EIV - Proposition 15

  • 9 juin 2004

Un Désir qui naît de la connaissance vraie du bon et du mauvais, peut être éteint ou réduit par beaucoup d’autres Désirs naissant des affections par lesquelles nous sommes dominés.

DÉMONSTRATION

De la connaissance vraie du bon et du mauvais, en tant qu’elle est une affection (Prop. 8), naît nécessairement un Désir (Déf. 1 des Affections), et il est d’autant plus grand que l’affection d’où il naît est plus grande (Prop. 37, p. III). Puisque cependant ce Désir (par hypothèse) naît de ce que nous connaissons quelque chose vraiment, il se forme donc en nous en tant que nous agissons (Prop. 3, p. III) et doit ainsi être connu par notre essence seule (Déf. 2, p. III) ; conséquemment (Prop. 7, p.III), sa force et sa croissance doivent être définies par la seule puissance de l’homme. Maintenant les Désirs qui naissent des affections par lesquelles nous sommes dominés, sont aussi d’autant plus grands que ces affections seront plus violentes ; par suite leur force et leur croissance doivent être définies par la puissance des causes extérieures (Prop. 5) qui, comparée à la nôtre, la surpasse indéfiniment (Prop. 3). Par suite, les Désirs qui naissent d’affections de cette sorte pourront être plus violents que celui qui naît de la connaissance vraie du bon et du mauvais ; et par là (Prop. 7) pourront réduire ou éteindre ce dernier. C.Q.F.D. [*]


Cupiditas quæ ex vera boni et mali cognitione oritur, multis aliis cupiditatibus quæ ex affectibus quibus conflictamur oriuntur, restingui vel coerceri potest.

DEMONSTRATIO :

Ex vera boni et mali cognitione quatenus hæc (per propositionem 8 hujus) affectus est, oritur necessario cupiditas (per 1 affectuum definitionem) quæ eo est major quo affectus ex quo oritur major est (per propositionem 37 partis III). Sed quia hæc cupiditas (per hypothesin) ex eo quod aliquid vere intelligimus, oritur, sequitur ergo ipsa in nobis quatenus agimus (per propositionem 3 partis III) atque adeo per solam nostram essentiam debet intelligi (per definitionem 2 partis III) et consequenter (per propositionem 7 partis III) ejus vis et incrementum sola humana potentia definiri debet.
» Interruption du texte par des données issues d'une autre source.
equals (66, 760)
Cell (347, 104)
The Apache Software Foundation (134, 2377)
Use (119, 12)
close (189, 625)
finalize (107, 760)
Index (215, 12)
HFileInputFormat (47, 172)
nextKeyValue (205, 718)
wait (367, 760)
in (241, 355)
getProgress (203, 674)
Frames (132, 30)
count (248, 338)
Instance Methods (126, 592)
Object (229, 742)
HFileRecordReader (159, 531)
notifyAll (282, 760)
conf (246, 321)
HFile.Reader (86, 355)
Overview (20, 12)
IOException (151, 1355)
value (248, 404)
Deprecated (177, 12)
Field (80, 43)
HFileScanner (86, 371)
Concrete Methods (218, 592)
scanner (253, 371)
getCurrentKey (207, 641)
Porro cupiditates quæ ex affectibus quibus conflictamur oriuntur, eo etiam majores sunt quo hi affectus vehementiores erunt atque adeo earum vis et incrementum (per propositionem 5 hujus) potentia causarum externarum definiri debet quæ, si cum nostra comparetur, nostram potentiam indefinite superat (per propositionem 3 hujus) atque adeo cupiditates quæ ex similibus affectibus oriuntur, vehementiores esse possunt illa quæ ex vera boni et mali cognitione oritur ac proinde (per propositionem 7 hujus) eandem coercere vel restinguere poterunt. Q.E.D.
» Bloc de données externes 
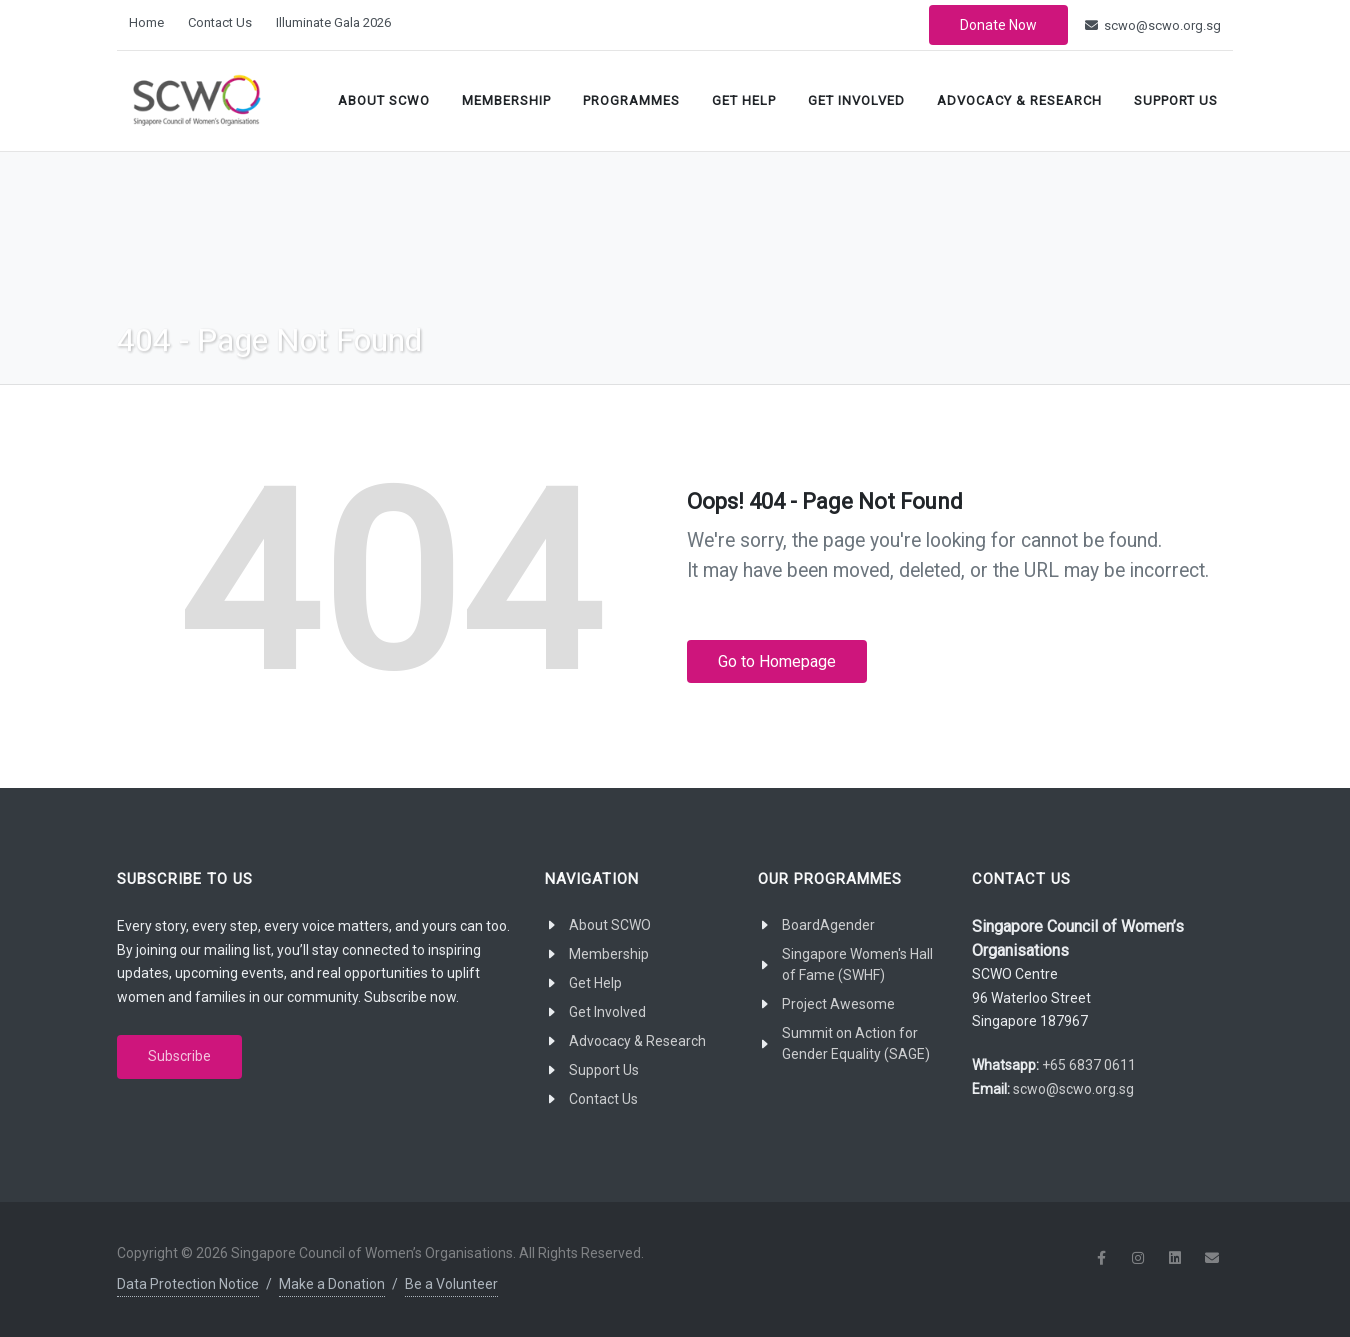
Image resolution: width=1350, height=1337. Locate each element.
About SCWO (384, 100)
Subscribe (179, 1056)
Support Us (1176, 100)
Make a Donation (332, 1284)
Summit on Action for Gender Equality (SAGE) (856, 1043)
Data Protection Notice (188, 1284)
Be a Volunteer (451, 1284)
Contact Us (220, 22)
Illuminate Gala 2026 (333, 22)
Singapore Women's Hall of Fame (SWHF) (857, 964)
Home (146, 22)
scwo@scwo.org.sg (1153, 25)
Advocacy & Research (1019, 100)
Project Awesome (838, 1004)
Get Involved (856, 100)
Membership (506, 100)
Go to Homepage (777, 661)
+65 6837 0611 (1089, 1065)
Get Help (744, 100)
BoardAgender (828, 925)
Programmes (631, 100)
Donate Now (998, 25)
[*(Saisset :) Le désir qui naît de la connaissance vraie du bien et du mal peut être détruit ou empêché par beaucoup d’autres désirs qui naissent des passions dont notre âme est agitée en sens divers. Démonstration De la connaissance vraie du bien et du mal, en tant qu’elle est une passion (par la Propos. 8), provient nécessairement un désir (par la Déf. 1 des passions), lequel est d’autant plus fort que la passion d’où il provient est elle-même plus forte (par la Propos. 37, part. 3) ; mais comme ce désir (par hypothèse) naît de ce que nous avons une connaissance vraie, il s’ensuit qu’il est en nous, en tant que nous agissons (par la Propos. 3, part. 3), et partant qu’il doit être conçu par notre seule essence (en vertu de la Déf. 2, part. 3), et que sa force et son accroissement doivent se mesurer par la seule puissance de l’homme (Propos. 7, part. 3). Or, les désirs qui naissent des passions qui agitent notre âme en sens divers sont d’autant plus forts que ces passions ont plus d’énergie, et par conséquent leur force et leur accroissement (en vertu de la Propos. 5) doivent se mesurer par la puissance des causes extérieures, laquelle, si on la compare à la nôtre, la surpasse indéfiniment (par la Propos. 3) ; et ainsi donc les désirs qui naissent de passions semblables peuvent être plus forts que celui qui naît de la connaissance vraie du bien et du mal, et partant (par la Propos. 7) ils peuvent étouffer ou empêcher ce désir. C. Q. F. D.